Work instructions
Retype only the lines below from the one with "2022-26352.json" to the one with "Southern California and", inclusive, skipping every image.

Items listed in a dataset
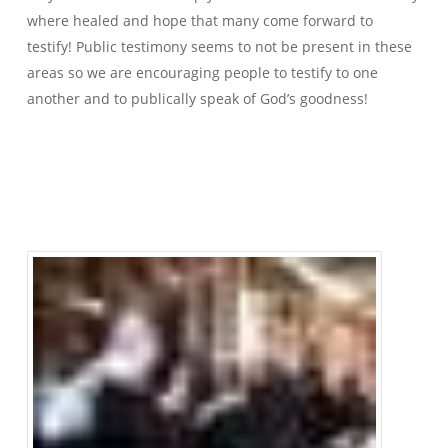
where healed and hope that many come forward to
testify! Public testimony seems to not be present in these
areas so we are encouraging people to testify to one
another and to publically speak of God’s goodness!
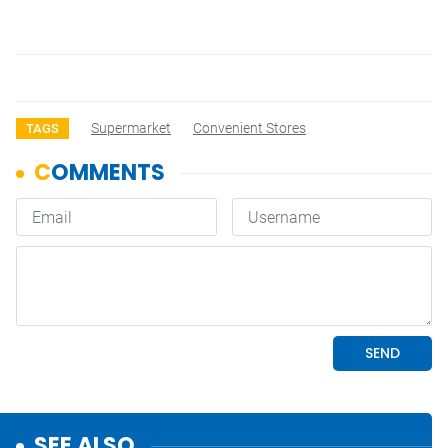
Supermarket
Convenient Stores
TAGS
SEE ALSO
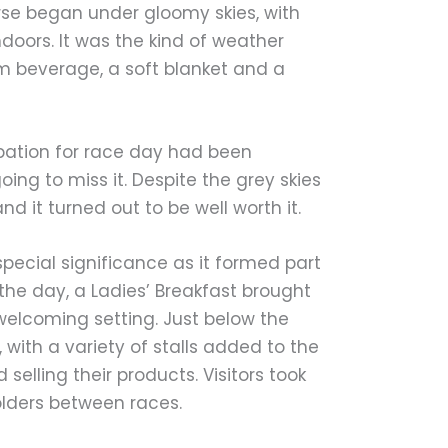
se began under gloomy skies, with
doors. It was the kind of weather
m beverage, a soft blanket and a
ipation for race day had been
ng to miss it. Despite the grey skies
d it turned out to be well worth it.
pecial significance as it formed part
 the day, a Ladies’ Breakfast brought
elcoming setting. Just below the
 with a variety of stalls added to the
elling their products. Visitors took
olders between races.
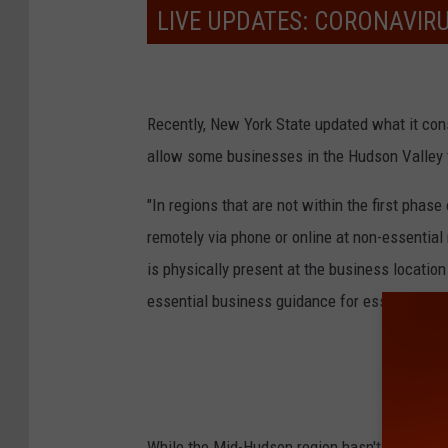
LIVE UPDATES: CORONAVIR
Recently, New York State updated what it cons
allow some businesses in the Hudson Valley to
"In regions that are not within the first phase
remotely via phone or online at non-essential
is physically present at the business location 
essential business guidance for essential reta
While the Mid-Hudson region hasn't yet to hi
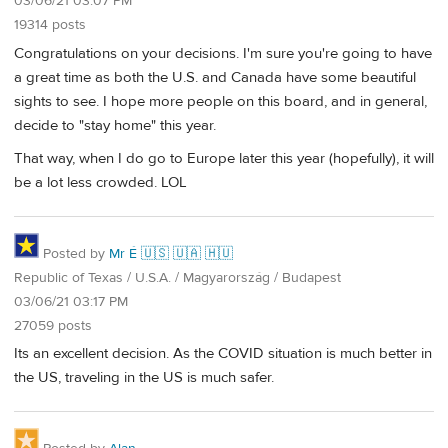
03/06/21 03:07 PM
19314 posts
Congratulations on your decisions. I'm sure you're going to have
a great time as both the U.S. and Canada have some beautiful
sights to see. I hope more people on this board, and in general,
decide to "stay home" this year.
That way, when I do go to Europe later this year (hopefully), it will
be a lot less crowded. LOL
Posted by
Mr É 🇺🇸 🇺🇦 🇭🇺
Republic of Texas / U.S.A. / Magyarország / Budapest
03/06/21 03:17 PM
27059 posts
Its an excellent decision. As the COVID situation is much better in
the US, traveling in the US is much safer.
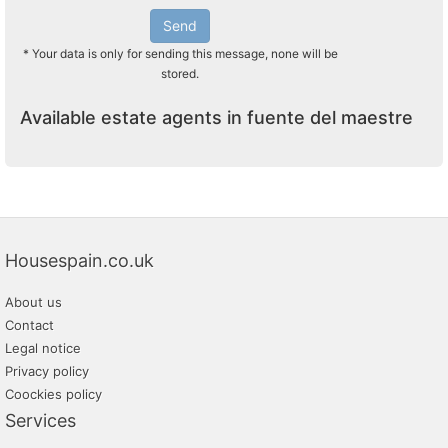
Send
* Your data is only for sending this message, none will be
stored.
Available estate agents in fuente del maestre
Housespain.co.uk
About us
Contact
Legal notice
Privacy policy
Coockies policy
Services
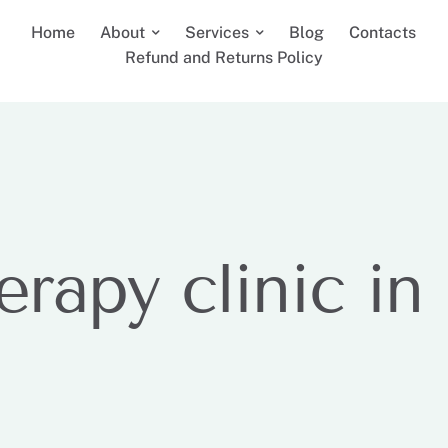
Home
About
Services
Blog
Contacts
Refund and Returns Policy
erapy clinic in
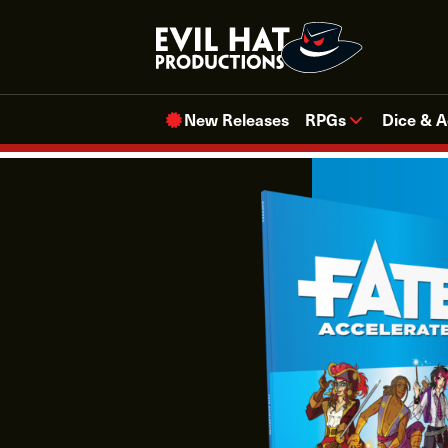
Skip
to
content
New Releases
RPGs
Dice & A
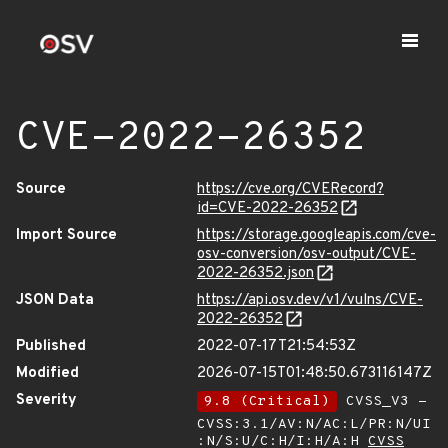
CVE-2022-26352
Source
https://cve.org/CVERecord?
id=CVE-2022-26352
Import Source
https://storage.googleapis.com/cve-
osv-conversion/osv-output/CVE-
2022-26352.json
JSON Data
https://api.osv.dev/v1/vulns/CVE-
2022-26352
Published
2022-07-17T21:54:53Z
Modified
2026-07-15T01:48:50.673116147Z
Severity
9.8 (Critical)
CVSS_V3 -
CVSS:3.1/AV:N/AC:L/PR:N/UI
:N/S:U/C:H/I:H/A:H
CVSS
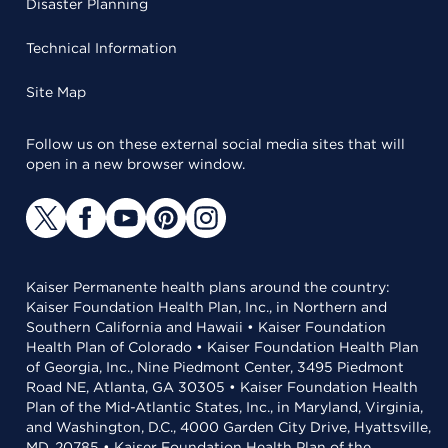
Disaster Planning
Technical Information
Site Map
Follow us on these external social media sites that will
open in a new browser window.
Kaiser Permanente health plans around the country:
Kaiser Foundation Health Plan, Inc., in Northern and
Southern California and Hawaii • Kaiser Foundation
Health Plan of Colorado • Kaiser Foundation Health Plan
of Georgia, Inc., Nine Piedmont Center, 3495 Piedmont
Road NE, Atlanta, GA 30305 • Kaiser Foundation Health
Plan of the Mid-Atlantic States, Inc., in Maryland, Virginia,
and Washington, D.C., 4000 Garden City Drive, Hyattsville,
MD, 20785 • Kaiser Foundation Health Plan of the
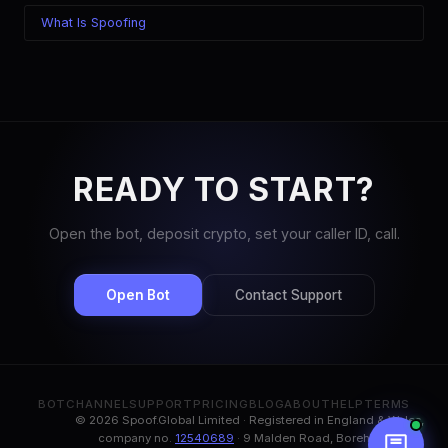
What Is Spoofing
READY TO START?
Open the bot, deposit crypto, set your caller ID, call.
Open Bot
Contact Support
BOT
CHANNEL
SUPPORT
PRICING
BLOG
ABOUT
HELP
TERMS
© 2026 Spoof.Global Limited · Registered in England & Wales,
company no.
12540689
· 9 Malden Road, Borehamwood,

Solved exercise
2022-26352.json
JSON Data
https://api.osv.dev/v1/vulns/CVE-
2022-26352
Published
2022-07-17T21:54:53Z
Modified
2026-07-15T01:48:50.673116147Z
Severity
9.8 (Critical)
CVSS_V3 -
CVSS:3.1/AV:N/AC:L/PR:N/UI
:N/S:U/C:H/I:H/A:H
CVSS
Disaster Planning
Technical Information
Site Map
Follow us on these external social media sites that will
open in a new browser window.
Kaiser Permanente health plans around the country:
Kaiser Foundation Health Plan, Inc., in Northern and
Southern California and Hawaii • Kaiser Foundation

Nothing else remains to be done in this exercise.